L’émergence d’un nouveau type d’Africains
L’éducabilité précoce des enfants est également due aux mutations intervenues dans les cellules familiales en Afrique. De plus en plus jeunes, les grands-parents n’ont plus le temps de rester à la maison, pour s’occuper de leurs petits-enfants, comme cela se faisait dans les sociétés ancestrales. « Devenus grands-pères ou grand-mères à 45 ou 50 ans, ils sont encore actifs et préfèrent se livrer à des activités lucratives et génératrices de revenus plutôt que de passer des journées à transmettre des valeurs traditionnelles aux enfants de leurs enfants », explique un sociologue gabonais.
Même s’il est établi qu’aujourd’hui, sur le continent, l’éducabilité précoce s’impose comme une réelle nécessité, il n’en demeure pas moins que le phénomène reste controversé. De plus en plus de professionnels de l’encadrement de la petite enfance y voient un danger. « C’est dangereux d’inscrire un enfant de 2 ans à l’école, car, biologiquement et morphologiquement, cet enfant ne peut pas supporter le rythme de vie suivi à l’école », affirme Kala-Lobé Kutta. Et d’expliquer : « A 2 ans, l’enfant est toujours à la recherche de l’équilibre. »

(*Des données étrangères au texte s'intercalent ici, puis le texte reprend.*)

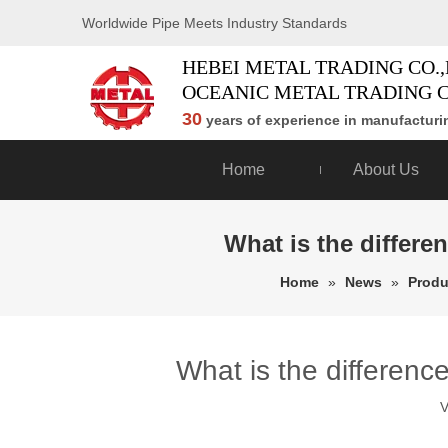
Worldwide Pipe Meets Industry Standards
HEBEI METAL TRADING CO.,
OCEANIC METAL TRADING C
30
years of experience in manufacturin
Home
About Us
What is the differe
Home
»
News
»
Produ
What is the differenc
V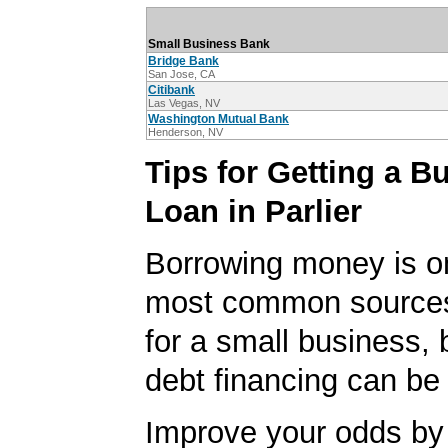
Small Business Bank
Bridge Bank
San Jose, CA
Citibank
Las Vegas, NV
Washington Mutual Bank
Henderson, NV
Tips for Getting a B
Loan in Parlier
Borrowing money is o
most common sources
for a small business, 
debt financing can be d
Improve your odds by 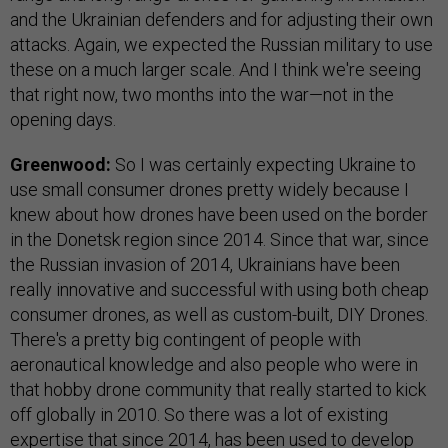
and the Ukrainian defenders and for adjusting their own
attacks. Again, we expected the Russian military to use
these on a much larger scale. And I think we're seeing
that right now, two months into the war—not in the
opening days.
Greenwood:
So I was certainly expecting Ukraine to
use small consumer drones pretty widely because I
knew about how drones have been used on the border
in the Donetsk region since 2014. Since that war, since
the Russian invasion of 2014, Ukrainians have been
really innovative and successful with using both cheap
consumer drones, as well as custom-built, DIY Drones.
There's a pretty big contingent of people with
aeronautical knowledge and also people who were in
that hobby drone community that really started to kick
off globally in 2010. So there was a lot of existing
expertise that since 2014, has been used to develop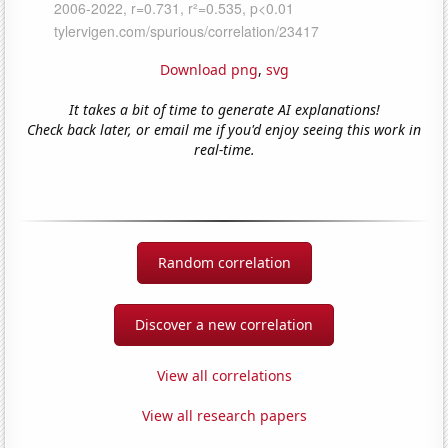
Download png
,
svg
It takes a bit of time to generate AI explanations!
Check back later, or email me if you'd enjoy seeing this work in
real-time.
Random correlation
Discover a new correlation
View all correlations
View all research papers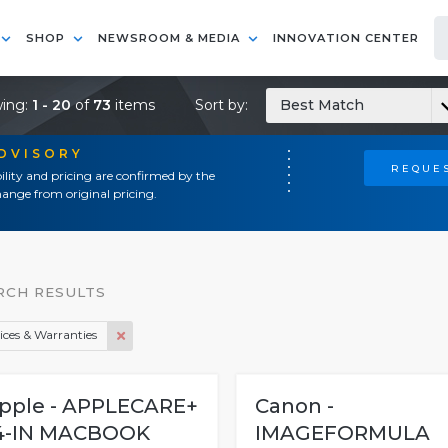
SHOP
NEWSROOM & MEDIA
INNOVATION CENTER
ing:
1 - 20
of
73
items
Sort by:
Best Match
ADVISORY
REQUES
ility and pricing are confirmed by the
ange from original pricing.
RCH RESULTS
ices & Warranties
pple - APPLECARE+
Canon -
4-IN MACBOOK
IMAGEFORMULA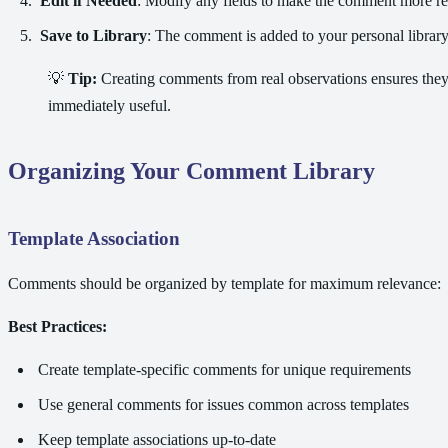
Edit if Needed
: Modify any fields to make the comment more r
Save to Library
: The comment is added to your personal librar
💡
Tip:
Creating comments from real observations ensures they'
immediately useful.
Organizing Your Comment Library
Template Association
Comments should be organized by template for maximum relevance:
Best Practices:
Create template-specific comments for unique requirements
Use general comments for issues common across templates
Keep template associations up-to-date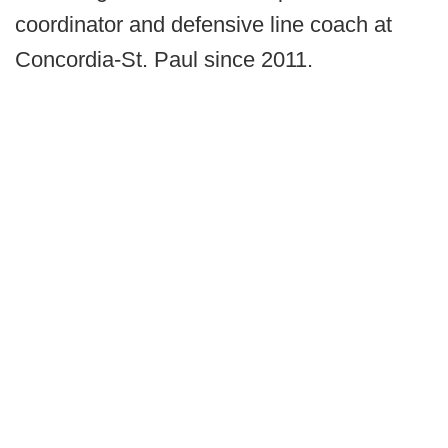
coordinator and defensive line coach at
Concordia-St. Paul since 2011.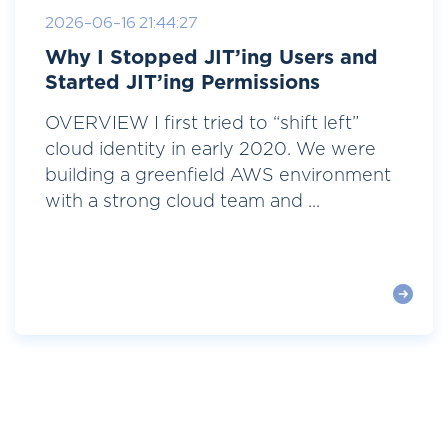
2026-06-16 21:44:27
Why I Stopped JIT’ing Users and
Started JIT’ing Permissions
OVERVIEW I first tried to “shift left”
cloud identity in early 2020. We were
building a greenfield AWS environment
with a strong cloud team and ...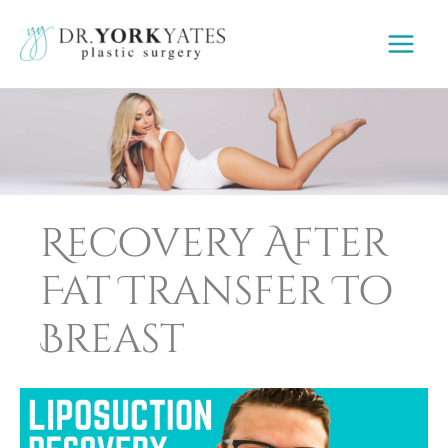
Skip
to
content
Recovery After
Fat Transfer To
Breast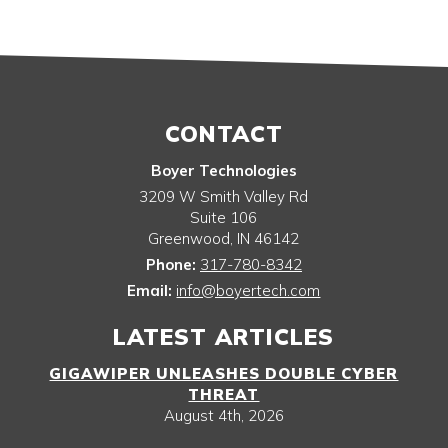
CONTACT
Boyer Technologies
3209 W Smith Valley Rd
Suite 106
Greenwood
,
IN
46142
Phone:
317-780-8342
Email:
info@boyertech.com
LATEST ARTICLES
GIGAWIPER UNLEASHES DOUBLE CYBER
THREAT
August 4th, 2026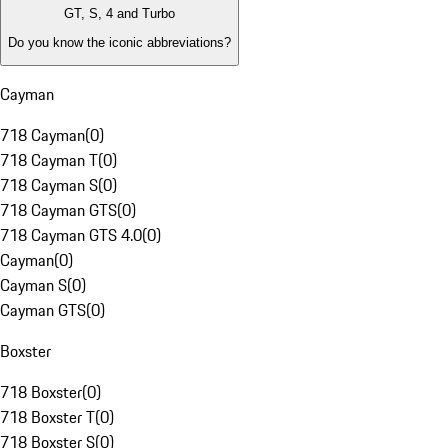
GT, S, 4 and Turbo
Do you know the iconic abbreviations?
Cayman
718 Cayman
(
0
)
718 Cayman T
(
0
)
718 Cayman S
(
0
)
718 Cayman GTS
(
0
)
718 Cayman GTS 4.0
(
0
)
Cayman
(
0
)
Cayman S
(
0
)
Cayman GTS
(
0
)
Boxster
718 Boxster
(
0
)
718 Boxster T
(
0
)
718 Boxster S
(
0
)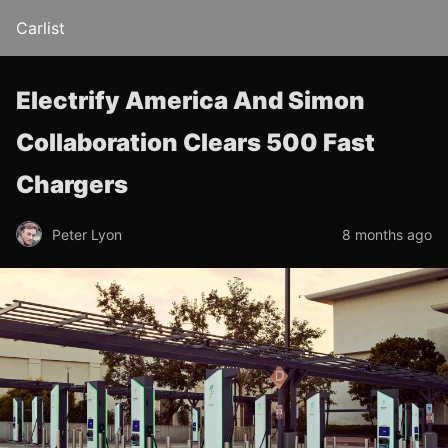
Carlist
Electrify America And Simon
Collaboration Clears 500 Fast
Chargers
Peter Lyon
8 months ago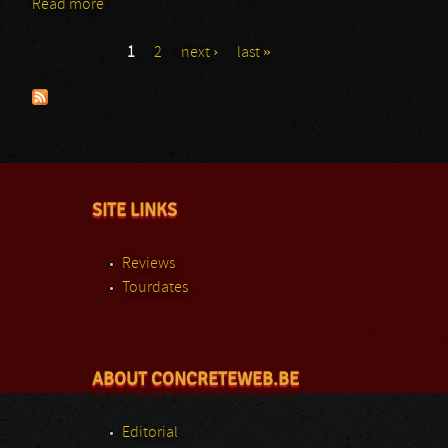
Read more
about FireFest: Day 2: From The Fire
1
2
next ›
last »
Pages
SITE LINKS
Reviews
Tourdates
ABOUT CONCRETEWEB.BE
Editorial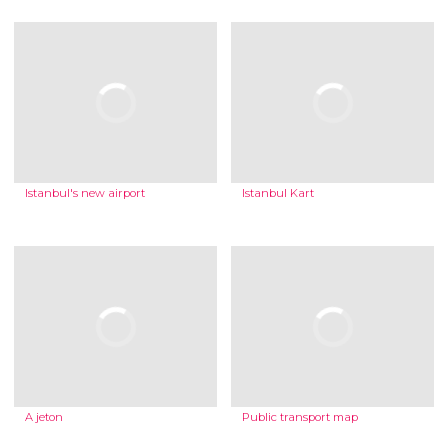
Istanbul's new airport
Istanbul Kart
A jeton
Public transport map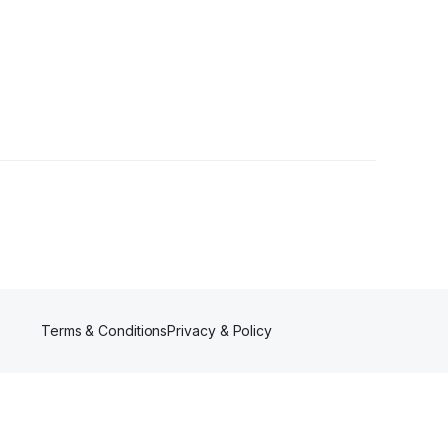
Terms & Conditions
Privacy & Policy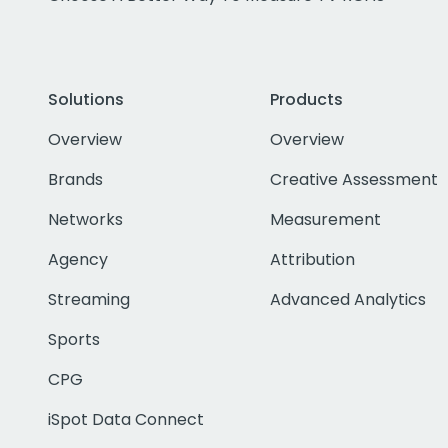
Solutions
Products
Overview
Overview
Brands
Creative Assessment
Networks
Measurement
Agency
Attribution
Streaming
Advanced Analytics
Sports
CPG
iSpot Data Connect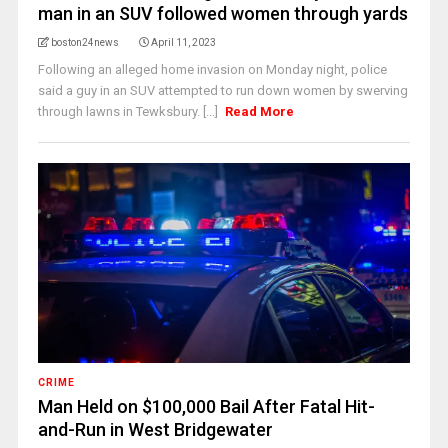
man in an SUV followed women through yards
boston24news
April 11, 2023
Following an alleged home invasion on Monday night, police
said a guy in an SUV attempted to run down women by swerving
through lawns in Tewksbury. [...]
Read More
CRIME
Man Held on $100,000 Bail After Fatal Hit-
and-Run in West Bridgewater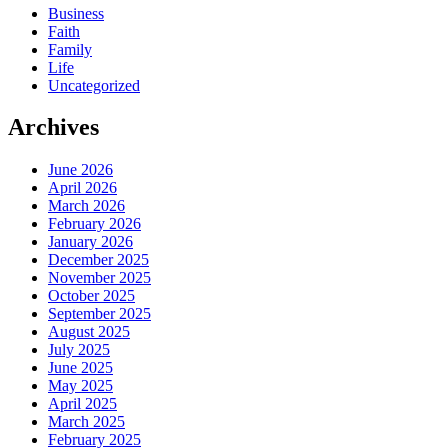
Business
Faith
Family
Life
Uncategorized
Archives
June 2026
April 2026
March 2026
February 2026
January 2026
December 2025
November 2025
October 2025
September 2025
August 2025
July 2025
June 2025
May 2025
April 2025
March 2025
February 2025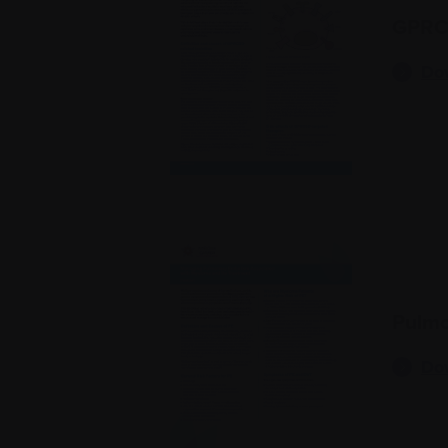
GPRC5
Do
Pulmo
Do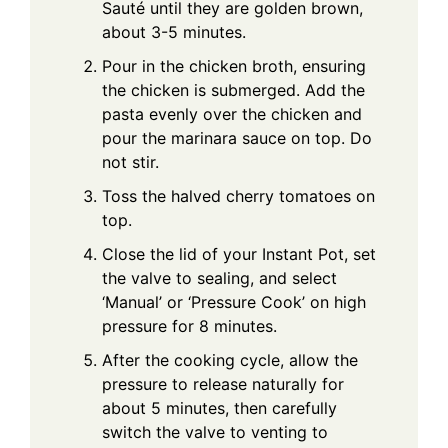
Sauté until they are golden brown,
about 3-5 minutes.
Pour in the chicken broth, ensuring
the chicken is submerged. Add the
pasta evenly over the chicken and
pour the marinara sauce on top. Do
not stir.
Toss the halved cherry tomatoes on
top.
Close the lid of your Instant Pot, set
the valve to sealing, and select
‘Manual’ or ‘Pressure Cook’ on high
pressure for 8 minutes.
After the cooking cycle, allow the
pressure to release naturally for
about 5 minutes, then carefully
switch the valve to venting to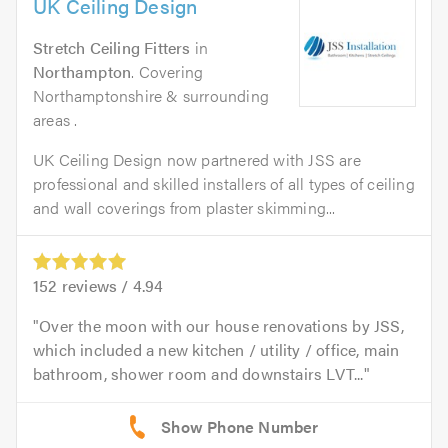
UK Ceiling Design
Stretch Ceiling Fitters
in
Northampton
. Covering
Northamptonshire & surrounding
areas .
UK Ceiling Design now partnered with JSS are
professional and skilled installers of all types of ceiling
and wall coverings from plaster skimming...
152
reviews /
4.94
Over the moon with our house renovations by JSS,
which included a new kitchen / utility / office, main
bathroom, shower room and downstairs LVT...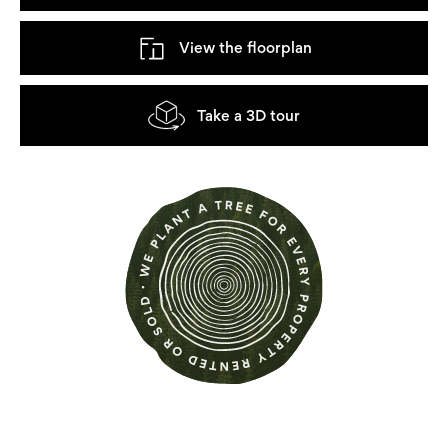
View the floorplan
Take a 3D tour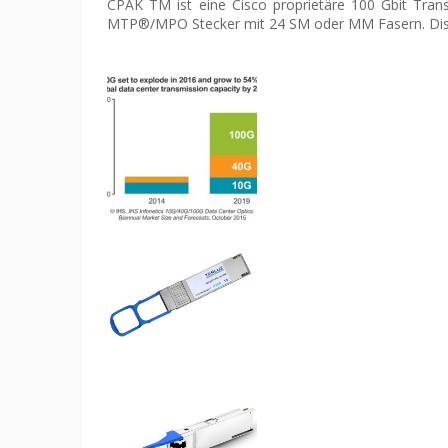
CPAK TM ist eine Cisco proprietäre 100 Gbit Tran
MTP®/MPO Stecker mit 24 SM oder MM Fasern. Dist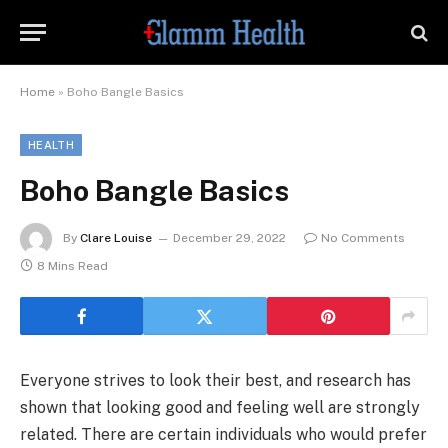
Home
»
Boho Bangle Basics
HEALTH
Boho Bangle Basics
By
Clare Louise
December 29, 2022
No Comments
8 Mins Read
Everyone strives to look their best, and research has
shown that looking good and feeling well are strongly
related. There are certain individuals who would prefer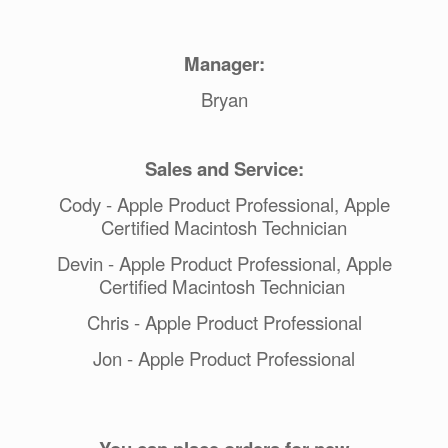
Manager:
Bryan
Sales and Service:
Cody - Apple Product Professional, Apple
Certified Macintosh Technician
Devin - Apple Product Professional, Apple
Certified Macintosh Technician
Chris - Apple Product Professional
Jon - Apple Product Professional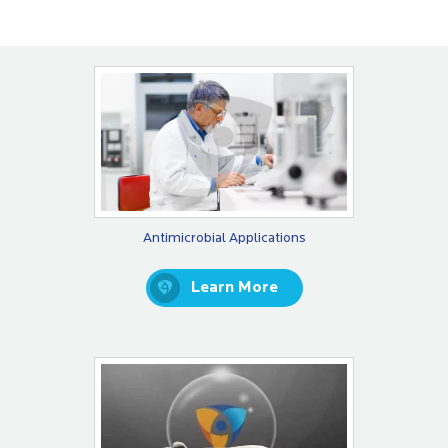
Antimicrobial Applications
Learn More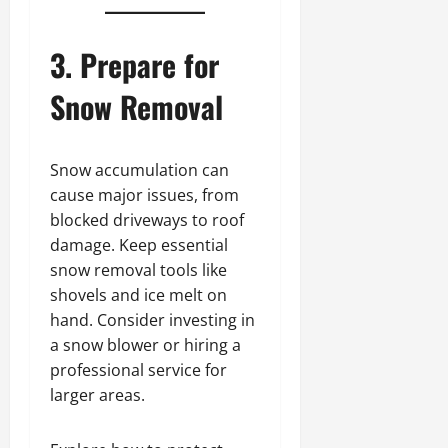
11,
2024
3. Prepare for
0
Snow Removal
Snow accumulation can
cause major issues, from
blocked driveways to roof
damage. Keep essential
snow removal tools like
shovels and ice melt on
hand. Consider investing in
a snow blower or hiring a
professional service for
larger areas.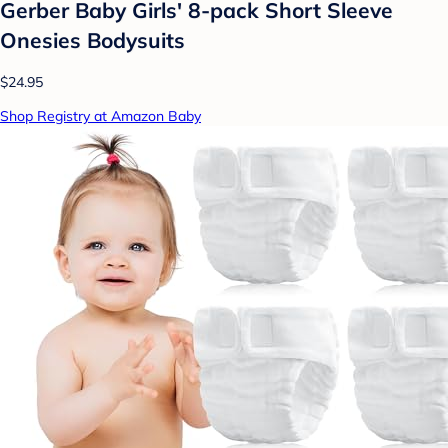
Gerber Baby Girls' 8-pack Short Sleeve
Onesies Bodysuits
$24.95
Shop Registry at Amazon Baby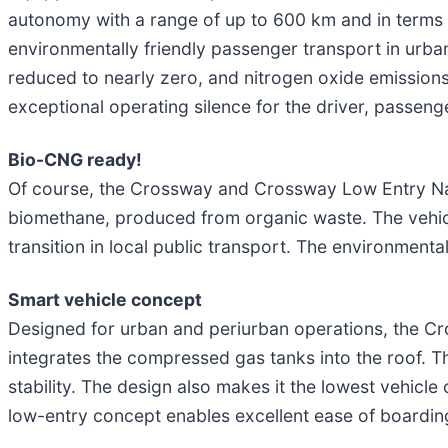
autonomy with a range of up to 600 km and in terms 
environmentally friendly passenger transport in urban,
reduced to nearly zero, and nitrogen oxide emissions 
exceptional operating silence for the driver, passen
Bio-CNG ready!
Of course, the Crossway and Crossway Low Entry Nat
biomethane, produced from organic waste. The vehic
transition in local public transport. The environment
Smart vehicle concept
Designed for urban and periurban operations, the C
integrates the compressed gas tanks into the roof. Th
stability. The design also makes it the lowest vehic
low-entry concept enables excellent ease of boardin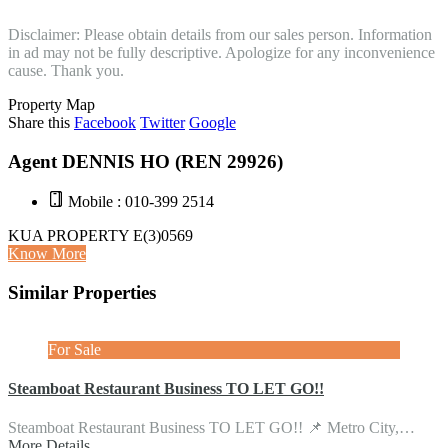
Disclaimer: Please obtain details from our sales person. Information
in ad may not be fully descriptive. Apologize for any inconvenience
cause. Thank you.
Property Map
Share this
Facebook
Twitter
Google
Agent DENNIS HO (REN 29926)
Mobile : 010-399 2514
KUA PROPERTY E(3)0569
Know More
Similar Properties
For Sale
Steamboat Restaurant Business TO LET GO!!
Steamboat Restaurant Business TO LET GO!! 📌 Metro City,…
More Details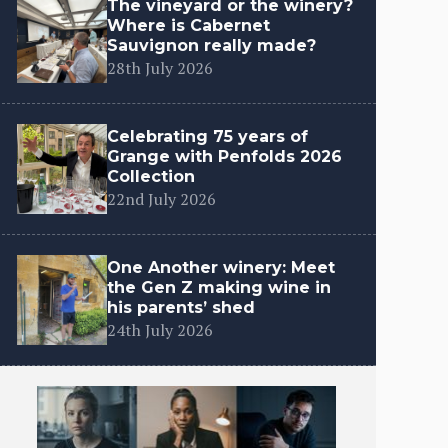
The vineyard or the winery?
Where is Cabernet
Sauvignon really made?
28th July 2026
Celebrating 75 years of
Grange with Penfolds 2026
Collection
22nd July 2026
One Another winery: Meet
the Gen Z making wine in
his parents’ shed
24th July 2026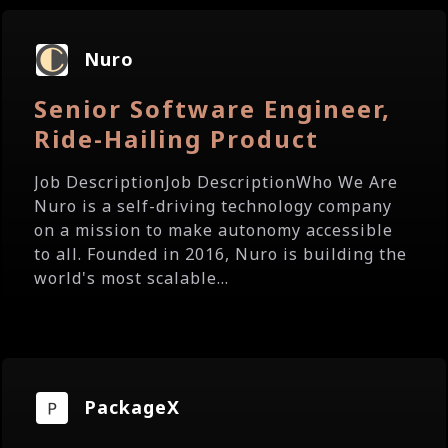
Nuro
Senior Software Engineer,
Ride-Hailing Product
Job DescriptionJob DescriptionWho We Are
Nuro is a self-driving technology company
on a mission to make autonomy accessible
to all. Founded in 2016, Nuro is building the
world's most scalable...
PackageX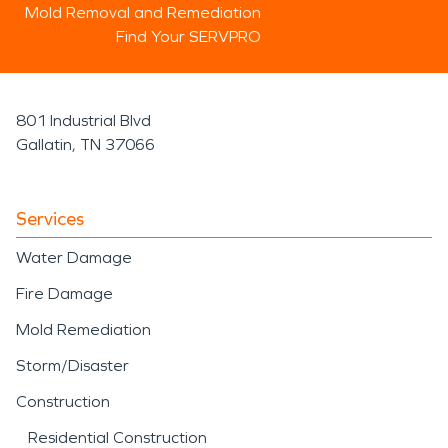
Mold Removal and Remediation
Find Your SERVPRO
801 Industrial Blvd
Gallatin, TN 37066
Services
Water Damage
Fire Damage
Mold Remediation
Storm/Disaster
Construction
Residential Construction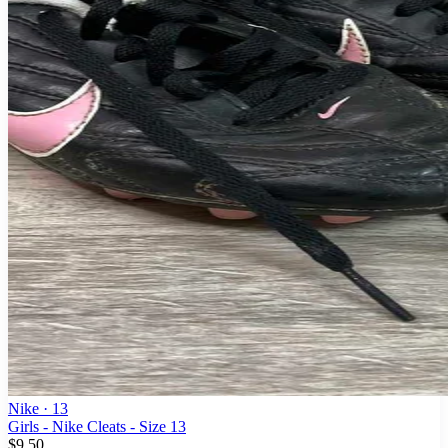
Nike
· 13
Girls - Nike Cleats - Size 13
$9.50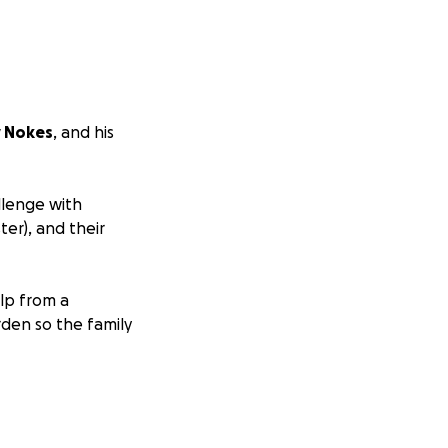
y Nokes
, and his
llenge with
ter), and their
elp from a
urden so the family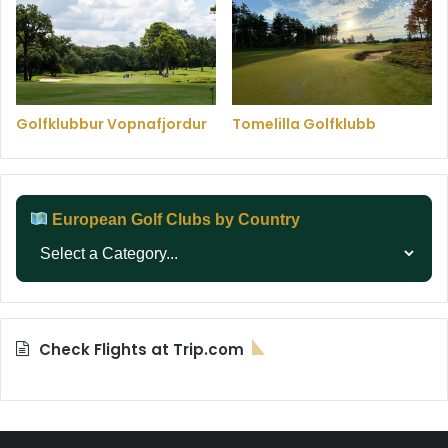
Golfklubbur Vopnafjordur
Tomelilla Golfklubb
European Golf Clubs by Country
Check Flights at Trip.com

De nombreux politiques africains, en revanche, considèrent la scolarisation précoce comme une chance pour les enfants. La chance d’acquérir très tôt les connaissances pour s’insérer efficacement dans la société. « Dans une perspective de développement, le programme de la Case des tout-petits contribue à l’émergence d’un nouveau type d’hommes et de femmes mieux préparés à faire face aux exigences du IIIè millénaire et d’un environnement communautaire apte à défendre et à appliquer les droits de l’enfant », martèle sans cesse le président Abdoulaye Wade. Deux points de vue sur l’éducabilité précoce des enfants difficilement conciliables. Preuve que le phénomène est un véritable casse-tête.